Jonathan Bilyk Mar. 12, 2014, 3:15pm

Editor's note: The lawsuit that is the subject of this story has been dismissed. Court records show the plaintiff filed a notice of voluntary dismissal on May 21 and a judge terminated the case on May 22.

A Florida man who claims to have pioneered an online video game wagering system very similar to one operated under the name Virgin Gaming has filed a lawsuit against a group of Canadian businessmen, alleging they stole his idea, secretly cut him out of the venture and sold his idea to the business empire founded and run by billionaire Richard Branson.

And as compensation, he has asked a federal court in Chicago to effectively order that Virgin Gaming be turned over to his control.

On Monday, Michael Egan, of Boca Raton, Fla., filed a fraud and intellectual property theft suit in Chicago's federal court against a group of defendants that include Virgin Gaming co-founders William Levy and Zachary Zeldin, as well as Ryan Tenbusch, and two companies in which the three men were involved.

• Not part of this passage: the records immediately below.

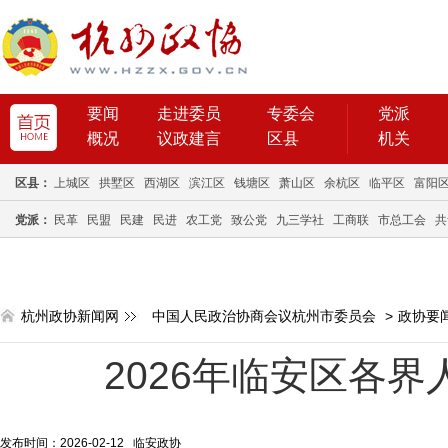
要闻
走进委员
专委会
党派
概况
议政建言
区县
机关
区县：
上城区
拱墅区
西湖区
滨江区
钱塘区
萧山区
余杭区
临平区
富阳
党派：
民革
民盟
民建
民进
农工党
致公党
九三学社
工商联
市总工会
共
杭州政协新闻网
中国人民政治协商会议杭州市委员会
>
政协要
2026年临安区各
发布时间：2026-02-12 临安政协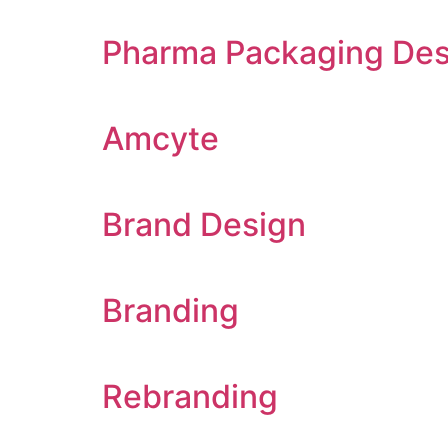
Pharma Packaging Des
Amcyte
Brand Design
Branding
Rebranding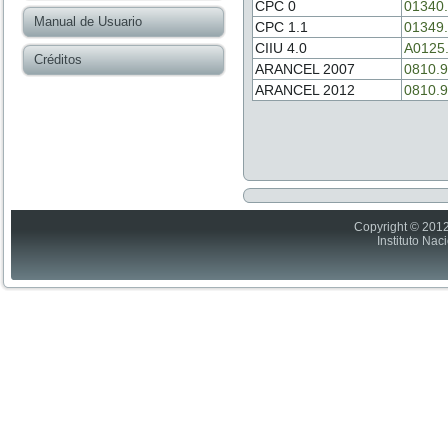
CPC 0
01340
Manual de Usuario
CPC 1.1
01349
CIIU 4.0
A0125
Créditos
ARANCEL 2007
0810.9
ARANCEL 2012
0810.9
Copyright © 2012
Instituto Nac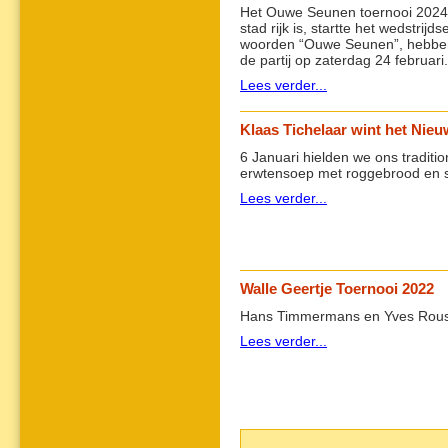
Het Ouwe Seunen toernooi 2024 V
stad rijk is, startte het wedstr
woorden “Ouwe Seunen”, hebben 
de partij op zaterdag 24 februari.
Lees verder...
Klaas Tichelaar wint het Nieu
6 Januari hielden we ons traditio
erwtensoep met roggebrood en 
Lees verder...
Walle Geertje Toernooi 2022
Hans Timmermans en Yves Rousse
Lees verder...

It does not name Virgin Gaming.

In the complaint, Egan alleges the three men have fraudulently represented themselves to be the inventors and masterminds behind the concept of Virgin Gaming and the technology that powers it, knowing that the idea and much of the technology behind the system was the brainchild of the partnership that Egan claims included him in a lead role.

Egan, who suffers from cystic fibrosis, claims he began his business relationship with Zeldin, Levy and Tenbusch in 2006, when he sold Levy and Zeldin shares in his refrigerant supply company, Cool Comfort USA Inc., in Boca Raton.

Around the same time, Egan contends he began drafting plans for a business idea he called e-bet/Game4Green.

This system would essentially allow video gamers to wager on online video games they played against other gamers of similar skill levels, according to the suit that explains the e-bet/Game4Green host company would then claim a portion of each pot cashed out.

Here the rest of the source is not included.